# Records for the exercise
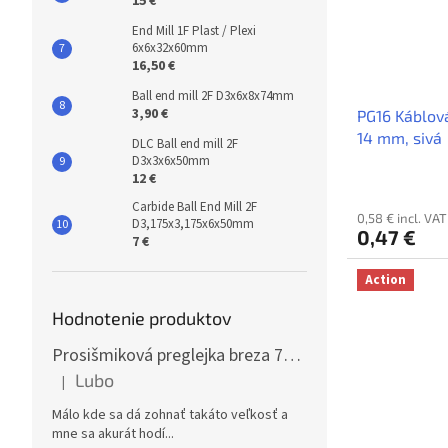
15 €
End Mill 1F Plast / Plexi
6x6x32x60mm
16,50 €
Ball end mill 2F D3x6x8x74mm
3,90 €
PG16 Káblov
14 mm, sivá
DLC Ball end mill 2F
D3x3x6x50mm
12 €
Carbide Ball End Mill 2F
0,58 € incl. VAT
D3,175x3,175x6x50mm
0,47 €
7 €
Action
Hodnotenie produktov
Prosišmiková preglejka breza 70x125cm, hrúbka 30mm
Lubo
|
The product rating is 5 out of 5 stars.
Málo kde sa dá zohnať takáto veľkosť a
mne sa akurát hodí...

# Exercise requirements
For this data, state how many lines include the word "Ball", with nothing added.

# Answer to this exercise
3